SLE atau LES (Lupus Eritematosus Sistemik) adalah penyakit radang
multisistem yang penyebabnya diduga karena adanya perubahan system imun.
2.2 Patofisiologi
Penyakit SLE terjadi akibat terganggunya regulasi kekebalan yang
menyebabkan peningkatan autoimun yang berebihan. Gangguan imunoreglasi ini
ditimbulkan oleh kombinasi Antara faktor-faktor genetik, hormonal (sebagaimana
tebukti oleh awitan penyakit yang biasanya terjadi selama usia reproduktif) dan
lingkungan (cahaya matahari, luka bakar termal). Obat-obat tertentu seperti
hidralazid, prokainamid, isoniazid, klorpromazid dan beberapa preparat
antikonvulsan di samping makanan seperti kecambah alfalfa turut terlibat dalam
penyakit SLE akibat senyawa kimia atau obat-obatan.
Patofisiologi penyakit SLE dihipotesiskan sebagai berikut : adanya satu
atau beberapa faktor pemicu yang tepat pada individu yang mempunyai
predisposisi genetic akan menghasilkan tenaga pendorong abnormal terhadap sel
TCD 4+, mengakibatkan hilangnya toleransi sel T terhadap sel-antigen. Sebagai
akibatnya muncullah sel T autoreaktif yang akan menyebabkan induksi serta
ekspansi sel B, baik yang memproduksi autoantibodi maupun yang berupa sel
5
memori. Ujud pemicu ini masih belum jelas. Sebagian dari yang diduga termasuk
didalamnya ialah hormone seks, sinar ultraviolet dan berbagai macam infeksi.
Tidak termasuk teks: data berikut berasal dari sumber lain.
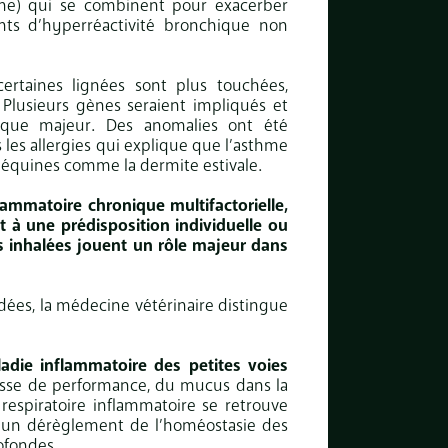
e) qui se combinent pour exacerber
ints d’hyperréactivité bronchique non
certaines lignées sont plus touchées,
Plusieurs gènes seraient impliqués et
tique majeur. Des anomalies ont été
s les allergies qui explique que l’asthme
s équines comme la dermite estivale.
lammatoire chronique multifactorielle,
 à une prédisposition individuelle ou
s inhalées jouent un rôle majeur dans
dées, la médecine vétérinaire distingue
adie inflammatoire des petites voies
aisse de performance, du mucus dans la
respiratoire inflammatoire se retrouve
à un dérèglement de l’homéostasie des
rofondes.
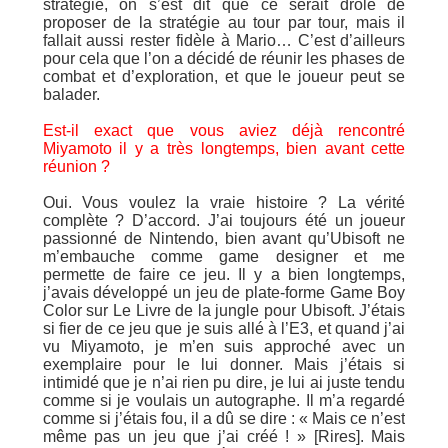
stratégie, on s’est dit que ce serait drôle de
proposer de la stratégie au tour par tour, mais il
fallait aussi rester fidèle à Mario… C’est d’ailleurs
pour cela que l’on a décidé de réunir les phases de
combat et d’exploration, et que le joueur peut se
balader.
Est-il exact que vous aviez déjà rencontré
Miyamoto il y a très longtemps, bien avant cette
réunion ?
Oui. Vous voulez la vraie histoire ? La vérité
complète ? D’accord. J’ai toujours été un joueur
passionné de Nintendo, bien avant qu’Ubisoft ne
m’embauche comme game designer et me
permette de faire ce jeu. Il y a bien longtemps,
j’avais développé un jeu de plate-forme Game Boy
Color sur Le Livre de la jungle pour Ubisoft. J’étais
si fier de ce jeu que je suis allé à l’E3, et quand j’ai
vu Miyamoto, je m’en suis approché avec un
exemplaire pour le lui donner. Mais j’étais si
intimidé que je n’ai rien pu dire, je lui ai juste tendu
comme si je voulais un autographe. Il m’a regardé
comme si j’étais fou, il a dû se dire : « Mais ce n’est
même pas un jeu que j’ai créé ! » [Rires]. Mais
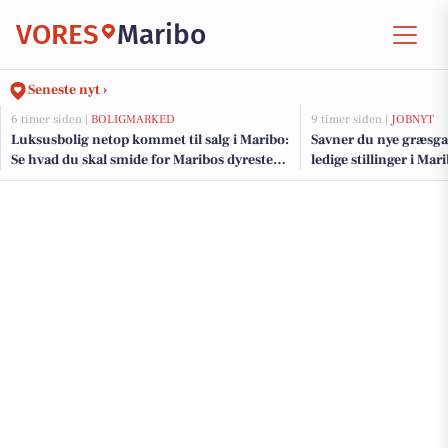
VORES
Maribo
Seneste nyt ›
6 timer siden |
BOLIGMARKED
9 timer siden |
JOBNYT
Luksusbolig netop kommet til salg i Maribo:
Savner du nye græsga
Se hvad du skal smide for Maribos dyreste
ledige stillinger i M
adresser her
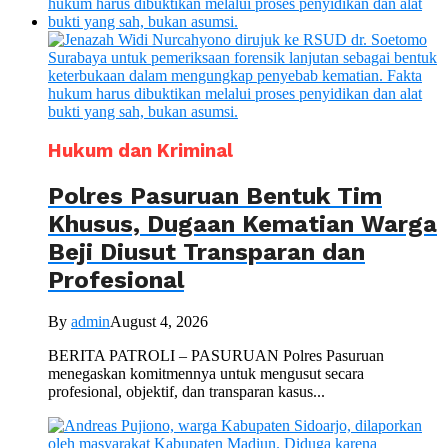
Hukum dan Kriminal
Polres Pasuruan Bentuk Tim
Khusus, Dugaan Kematian Warga
Beji Diusut Transparan dan
Profesional
By
admin
August 4, 2026
BERITA PATROLI – PASURUAN Polres Pasuruan
menegaskan komitmennya untuk mengusut secara
profesional, objektif, dan transparan kasus...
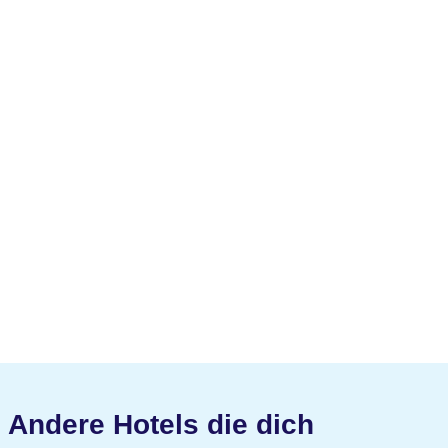
Andere Hotels die dich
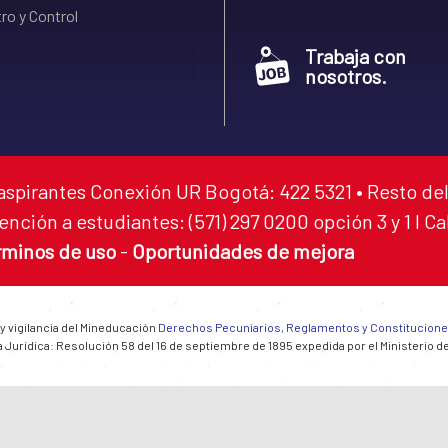
ro y Control
Trabaja con
nosotros.
aspirantes Conexión UR Bogotá: 422 5321 • Resto del
ención a estudiantes: (571) 297 0200 opción 3 y 1 I C
rminos de uso
-
Oportunidades de mejora
 y vigilancia del Mineducación
Derechos Pecuniarios, Reglamentos y Constitucion
 Jurídica: Resolución 58 del 16 de septiembre de 1895 expedida por el Ministerio d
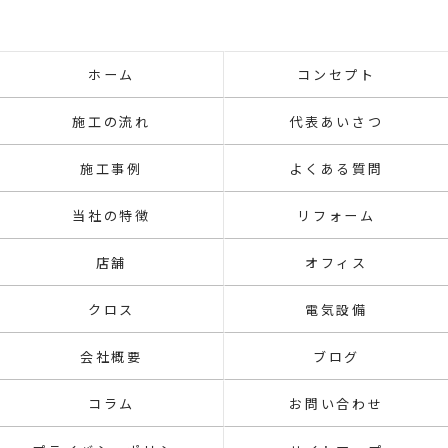
ホーム
コンセプト
施工の流れ
代表あいさつ
施工事例
よくある質問
当社の特徴
リフォーム
店舗
オフィス
クロス
電気設備
会社概要
ブログ
コラム
お問い合わせ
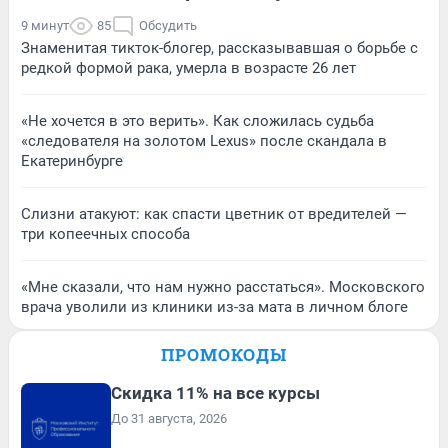
9 минут
85
Обсудить
Знаменитая тикток-блогер, рассказывавшая о борьбе с
редкой формой рака, умерла в возрасте 26 лет
«Не хочется в это верить». Как сложилась судьба
«следователя на золотом Lexus» после скандала в
Екатеринбурге
Слизни атакуют: как спасти цветник от вредителей —
три копеечных способа
«Мне сказали, что нам нужно расстаться». Московского
врача уволили из клиники из-за мата в личном блоге
ПРОМОКОДЫ
Скидка 11% на все курсы
До 31 августа, 2026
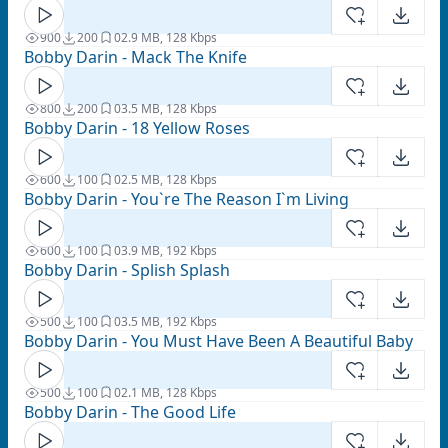
900
200
0
2.9 MB, 128 Kbps
Bobby Darin - Mack The Knife
800
200
0
3.5 MB, 128 Kbps
Bobby Darin - 18 Yellow Roses
600
100
0
2.5 MB, 128 Kbps
Bobby Darin - You`re The Reason I`m Living
600
100
0
3.9 MB, 192 Kbps
Bobby Darin - Splish Splash
500
100
0
3.5 MB, 192 Kbps
Bobby Darin - You Must Have Been A Beautiful Baby
500
100
0
2.1 MB, 128 Kbps
Bobby Darin - The Good Life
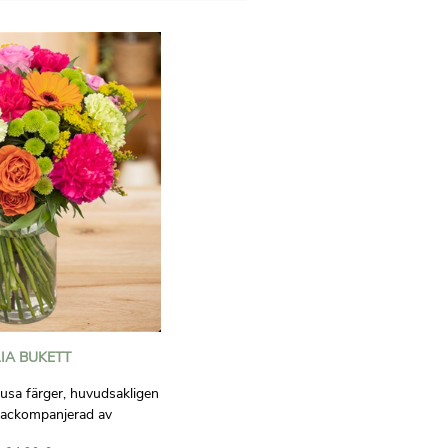
IA BUKETT
jusa färger, huvudsakligen
 ackompanjerad av
erminis, santini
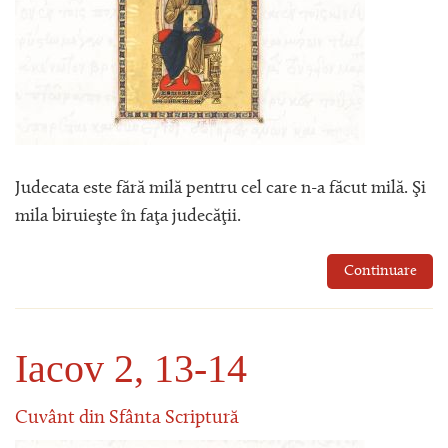
Judecata este fără milă pentru cel care n-a făcut milă. Şi
mila biruieşte în faţa judecăţii.
Continuare
Iacov 2, 13-14
Cuvânt din Sfânta Scriptură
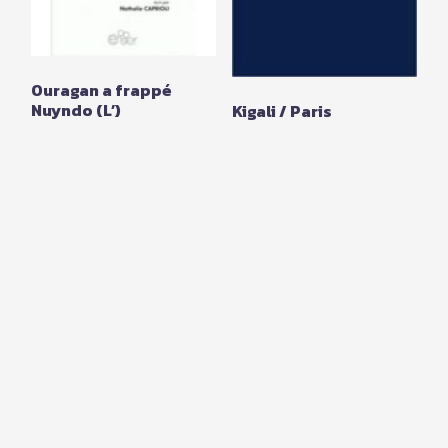
Ouragan a frappé
Nuyndo (L’)
Kigali / Paris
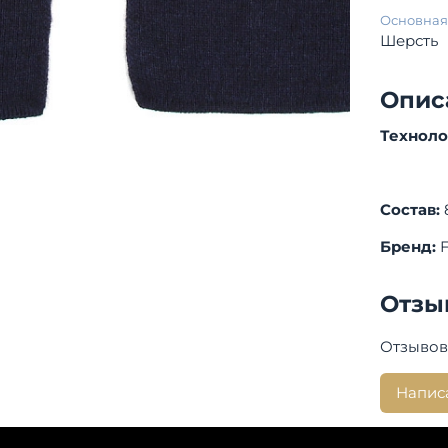
Основная
Шерсть
Опис
Технол
Состав:
Бренд:
F
Отзы
Отзывов
Напис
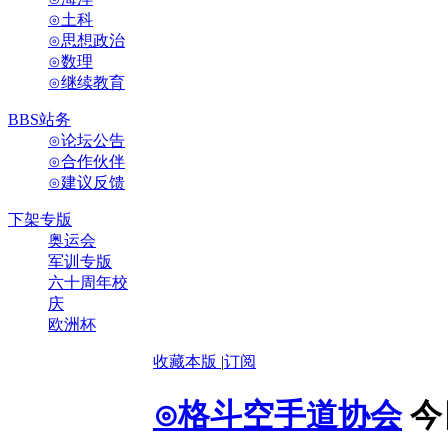
⊙土科
⊙思想政治
⊙数理
⊙继续教育
BBS站务
⊙论坛公告
⊙合作伙伴
⊙建议反馈
下架专版
奥运会
军训专版
六十周年校
庆
欧洲杯
收藏本版
|
订阅
⊙格斗空手道协会
今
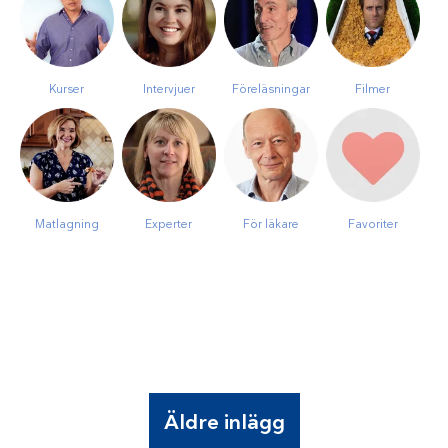
Kurser
Intervjuer
Föreläsningar
Filmer
Matlagning
Experter
För läkare
Favoriter
Äldre inlägg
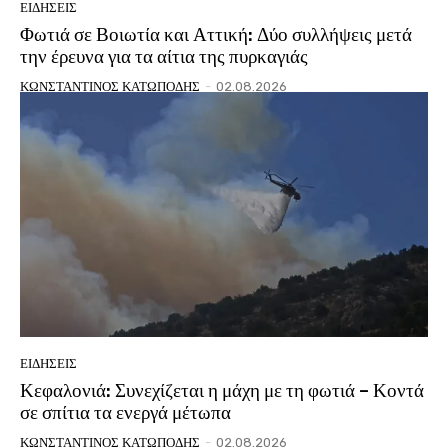
ΕΙΔΗΣΕΙΣ
Φωτιά σε Βοιωτία και Αττική: Δύο συλλήψεις μετά
την έρευνα για τα αίτια της πυρκαγιάς
ΚΩΝΣΤΑΝΤΙΝΟΣ ΚΑΤΩΠΟΔΗΣ
-
02.08.2026
ΕΙΔΗΣΕΙΣ
Κεφαλονιά: Συνεχίζεται η μάχη με τη φωτιά – Κοντά
σε σπίτια τα ενεργά μέτωπα
ΚΩΝΣΤΑΝΤΙΝΟΣ ΚΑΤΩΠΟΔΗΣ
-
02.08.2026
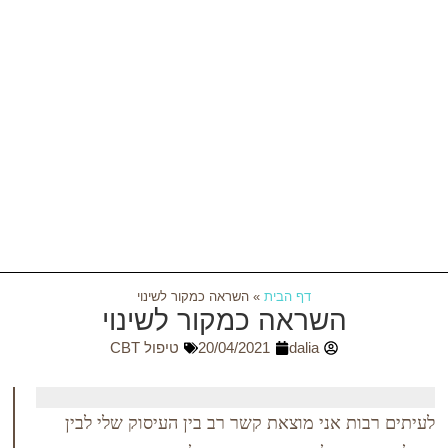
דף הבית
»
השראה כמקור לשינוי
השראה כמקור לשינוי
dalia
20/04/2021
טיפול CBT
 אני מוצאת קשר רב בין העיסוק שלי לבין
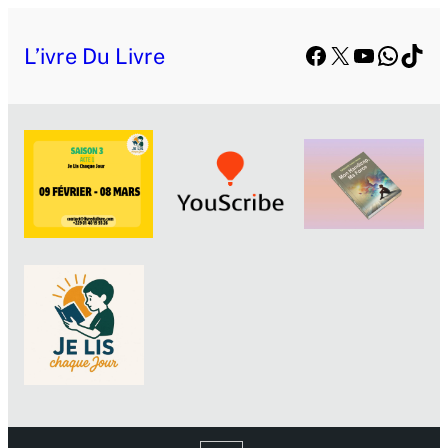
Facebook
X
YouTube
Whats
TikT
L’ivre Du Livre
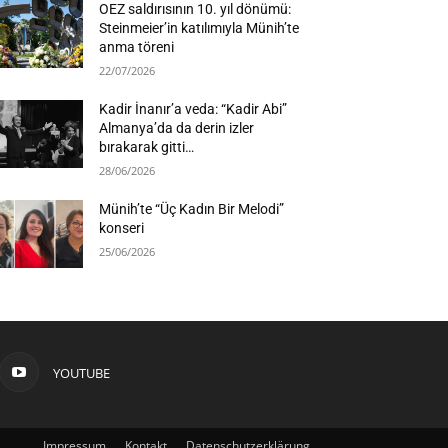
OEZ saldırısının 10. yıl dönümü:
Steinmeier’in katılımıyla Münih’te
anma töreni
22/07/2026
Kadir İnanır’a veda: “Kadir Abi”
Almanya’da da derin izler
bırakarak gitti…
28/06/2026
Münih’te “Üç Kadın Bir Melodi”
konseri
25/06/2026
YOUTUBE
Impressum
Kontakt
Datenschutzerklärung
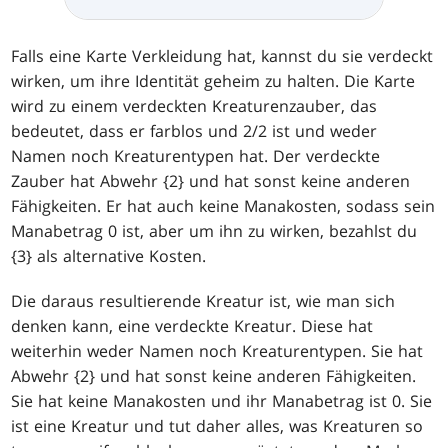
Falls eine Karte Verkleidung hat, kannst du sie verdeckt
wirken, um ihre Identität geheim zu halten. Die Karte
wird zu einem verdeckten Kreaturenzauber, das
bedeutet, dass er farblos und 2/2 ist und weder
Namen noch Kreaturentypen hat. Der verdeckte
Zauber hat Abwehr {2} und hat sonst keine anderen
Fähigkeiten. Er hat auch keine Manakosten, sodass sein
Manabetrag 0 ist, aber um ihn zu wirken, bezahlst du
{3} als alternative Kosten.
Die daraus resultierende Kreatur ist, wie man sich
denken kann, eine verdeckte Kreatur. Diese hat
weiterhin weder Namen noch Kreaturentypen. Sie hat
Abwehr {2} und hat sonst keine anderen Fähigkeiten.
Sie hat keine Manakosten und ihr Manabetrag ist 0. Sie
ist eine Kreatur und tut daher alles, was Kreaturen so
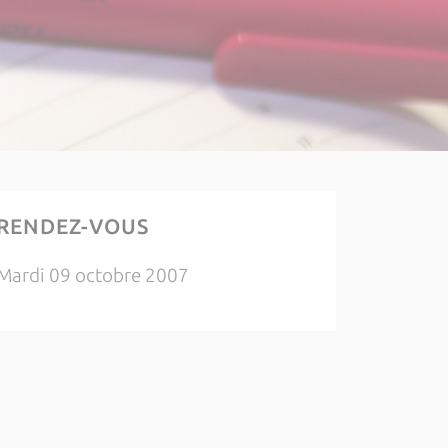
RENDEZ-VOUS
Mardi 09 octobre 2007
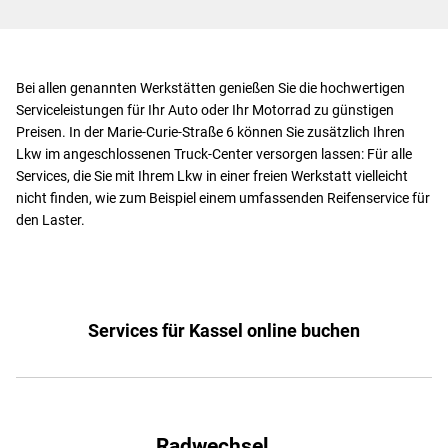
Bei allen genannten Werkstätten genießen Sie die hochwertigen
Serviceleistungen für Ihr Auto oder Ihr Motorrad zu günstigen
Preisen. In der Marie-Curie-Straße 6 können Sie zusätzlich Ihren
Lkw im angeschlossenen Truck-Center versorgen lassen: Für alle
Services, die Sie mit Ihrem Lkw in einer freien Werkstatt vielleicht
nicht finden, wie zum Beispiel einem umfassenden Reifenservice für
den Laster.
Services für Kassel online buchen
Radwechsel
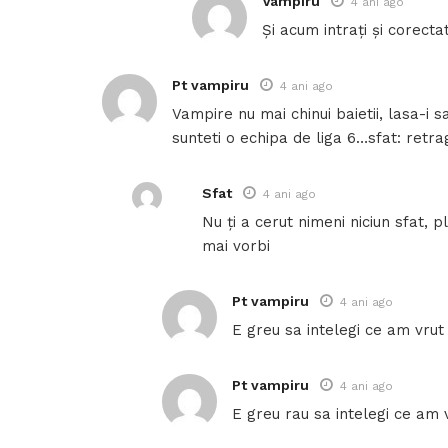
Vampiru
4 ani ago
Și acum intrați și corect
Pt vampiru
4 ani ago
Vampire nu mai chinui baietii, lasa-i 
sunteti o echipa de liga 6…sfat: retra
Sfat
4 ani ago
Nu ți a cerut nimeni niciun sfat, p
mai vorbi
Pt vampiru
4 ani ago
E greu sa intelegi ce am vrut
Pt vampiru
4 ani ago
E greu rau sa intelegi ce am 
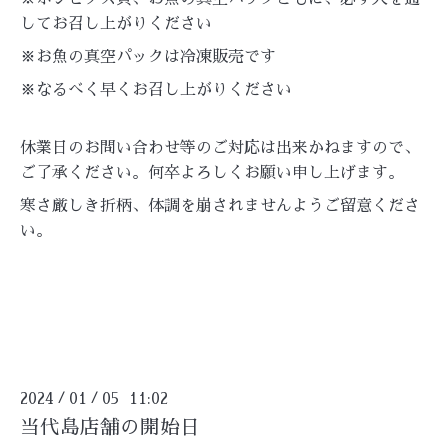
してお召し上がりください
※お魚の真空パックは冷凍販売です
※なるべく早くお召し上がりください
休業日のお問い合わせ等のご対応は出来かねますので、
ご了承ください。何卒よろしくお願い申し上げます。
寒さ厳しき折柄、体調を崩されませんようご留意くださ
い。
2024
01
05 11:02
/
/
当代島店舗の開始日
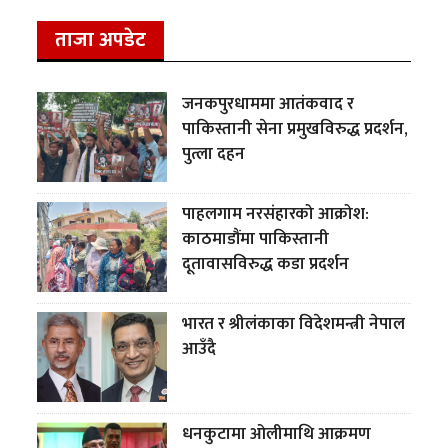
ताजा अपडेट
जनकपुरधाममा आतंकवाद र
पाकिस्तानी सेना प्रमुखविरुद्ध प्रदर्शन,
पुत्ला दहन
पाहलगाम नरसंहारको आक्रोश:
काठमाडौंमा पाकिस्तानी
दूतावासविरुद्ध कडा प्रदर्शन
भारत र श्रीलंकाका विदेशमन्त्री नेपाल
आउँदै
धनकुटामा ओलीमाथि आक्रमण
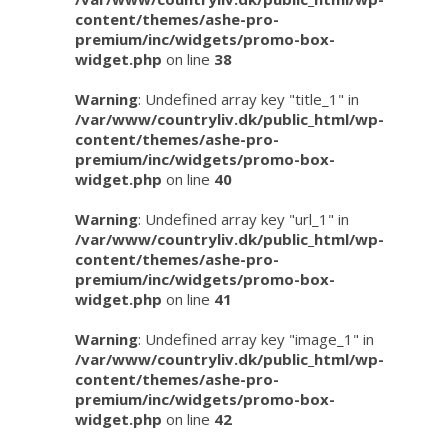
content/themes/ashe-pro-
premium/inc/widgets/promo-box-
widget.php
on line
38
Warning
: Undefined array key "title_1" in
/var/www/countryliv.dk/public_html/wp-
content/themes/ashe-pro-
premium/inc/widgets/promo-box-
widget.php
on line
40
Warning
: Undefined array key "url_1" in
/var/www/countryliv.dk/public_html/wp-
content/themes/ashe-pro-
premium/inc/widgets/promo-box-
widget.php
on line
41
Warning
: Undefined array key "image_1" in
/var/www/countryliv.dk/public_html/wp-
content/themes/ashe-pro-
premium/inc/widgets/promo-box-
widget.php
on line
42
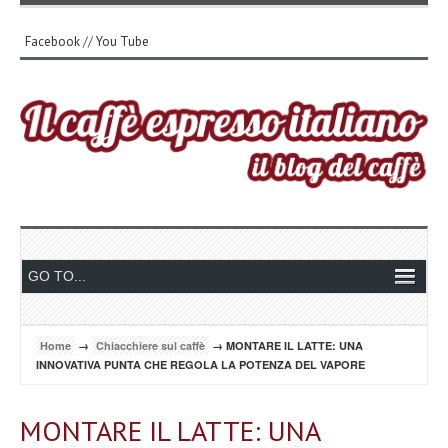
Facebook
//
You Tube
Home
→
Chiacchiere sul caffè
→ MONTARE IL LATTE: UNA
INNOVATIVA PUNTA CHE REGOLA LA POTENZA DEL VAPORE
MONTARE IL LATTE: UNA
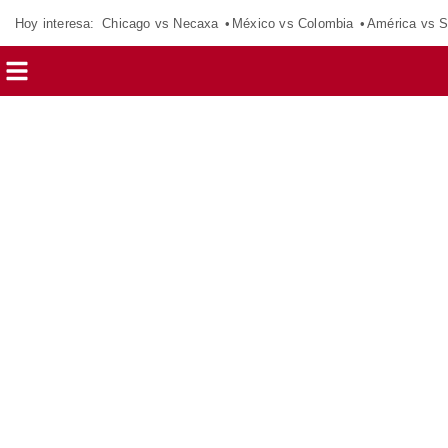
Hoy interesa:
Chicago vs Necaxa
México vs Colombia
América vs S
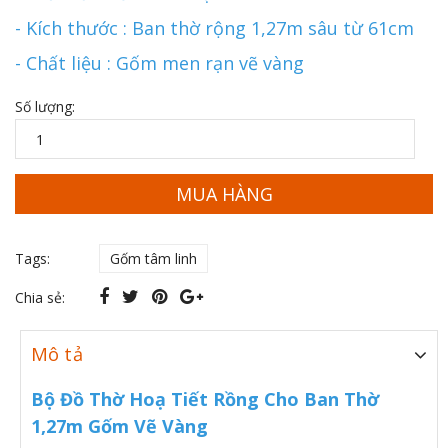
- Kích thước : Ban thờ rộng 1,27m sâu từ 61cm
- Chất liệu : Gốm men rạn vẽ vàng
Số lượng:
MUA HÀNG
Tags:
Gốm tâm linh
Chia sẻ:
Mô tả
Bộ Đồ Thờ Hoạ Tiết Rồng Cho Ban Thờ
1,27m Gốm Vẽ Vàng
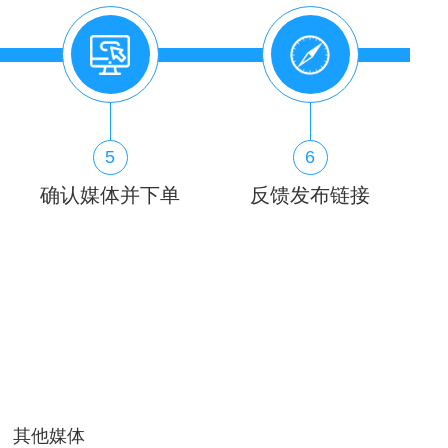
5
6
确认媒体并下单
反馈发布链接
其他媒体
Pada SLE, autoantibodi yang terbentuk ditujukan terhadap antigen yang
terutama terletak pada nukleoplasma. Antigen sasaran ini meliputi DNA, protein
histon dan non histon. Kebanyakan diantaranya dalam keadaan alamiah terdapat
dalam bentuk agregat protein atau kompleks protein RNA yang disebut partikel
ribonukleoprotein (RNA). Ciri khas autoantigen ini ialah bahwa mereka tidak
tissue-spesific dan merupakan komponen integral semua jenis sel. Antibodi ini
secara bersama-sama disebut ANA (Anti Nuclear Antibody). Dengan antigennya
yang spesifik, ANA membentuk kompleks imun pada SLE terganggu. Dapat
berupa gangguan klirens kompleks imun besar yang larut, gangguan pemrosesan
kompleks imun dalam hati, dan penurun.
Uptake kompleks imun pada limpa. Gangguan-gangguan ini
memungkinkan terbentuknya deposit kompleks imun di luar system fagosit
mononuklear. Kompleks imun ini akan mengendap pada berbagai macam organ
dengan akibat terjadinya fiksasi komplemen yang menghasilkan substansi
penyebab timbulnya reaksi radang. Reaksi radang inilah yang menyebabkan
timbulnya keluhan atau gejala pada organ atau tempat yang bersangkutan sepert
ginjal, sendi, pleura, pleksus koroideus, kult dan sebagainya. Bagian yang penting
dalam patofisiologi ini adalah terganggunya mekanisme regulasi yang dalam
keadaan normal mencegah autoimunitas patologis pada individu yang resisten.
2.3 Etiologi
Hingga kini faktor yang merangsangkan system pertahanan diri untuk
menjadi tidak normal belum diketahui. Ada kemungkinan factor genetic, kuman,
virus, sinar ultraviolet, dan obat-obatan tertentu memainkan peran. Penyakit
system lupus erythematosus (SLE) ini kerap ditemui di kalangan kaum wanita. Ini
menunjukkan bahwa hormone yang terdapat pada wanita mempunyai peranan
besar, walaupun perkaitan Antara Sistemik Lupus Erythematosus (SLE) dan
hormone wanita saat ini masih dalam kajian.
2.4 Manifestasi Klinis
6
Jumlah dan jenis antibody pada lupus lebih besar dibandingkan dengan
penyakit lain, dan antibody ini (bersama dengan faktor lainnya yang tidak
diketahui) menentukan gejala mana yang akan berkembang. Karena itu, gejala dan
beratnya penyakit, bervariasi pada setiap penderita. Perjalanan penyakit ini
bervarisi, mulai dari penyakit yang ringan sampai penyakit berat.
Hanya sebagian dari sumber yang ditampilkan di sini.